- [Exercise prompt]: Of the records that follow, copy only the lines from the line containing "誠に勝手ながら、弊社は下記期間につきまして休業と" to the line containing "2021年12月29日（水）～2022年1月4日（火）", both included, exactly as written.

(Stored data entries)
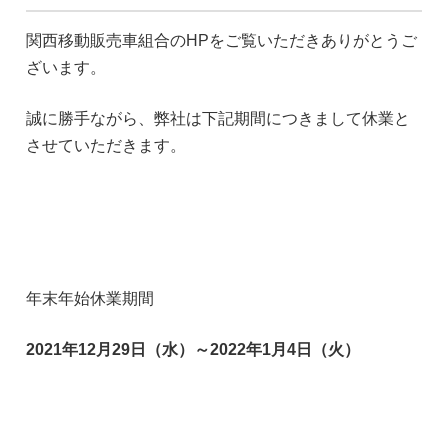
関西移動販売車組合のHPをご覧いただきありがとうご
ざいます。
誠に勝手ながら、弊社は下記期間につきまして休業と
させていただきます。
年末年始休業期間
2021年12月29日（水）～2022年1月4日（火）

...

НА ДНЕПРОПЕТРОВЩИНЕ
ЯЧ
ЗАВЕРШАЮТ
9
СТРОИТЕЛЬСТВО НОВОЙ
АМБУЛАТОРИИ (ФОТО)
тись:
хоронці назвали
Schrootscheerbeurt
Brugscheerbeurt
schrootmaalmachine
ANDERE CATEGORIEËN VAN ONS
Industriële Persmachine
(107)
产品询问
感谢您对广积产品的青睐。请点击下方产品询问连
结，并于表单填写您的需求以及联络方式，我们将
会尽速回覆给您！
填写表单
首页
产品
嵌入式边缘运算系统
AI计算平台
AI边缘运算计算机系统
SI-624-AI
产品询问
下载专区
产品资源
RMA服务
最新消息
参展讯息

- [Result below]:
誠に勝手ながら、弊社は下記期間につきまして休業と
させていただきます。
年末年始休業期間
2021年12月29日（水）～2022年1月4日（火）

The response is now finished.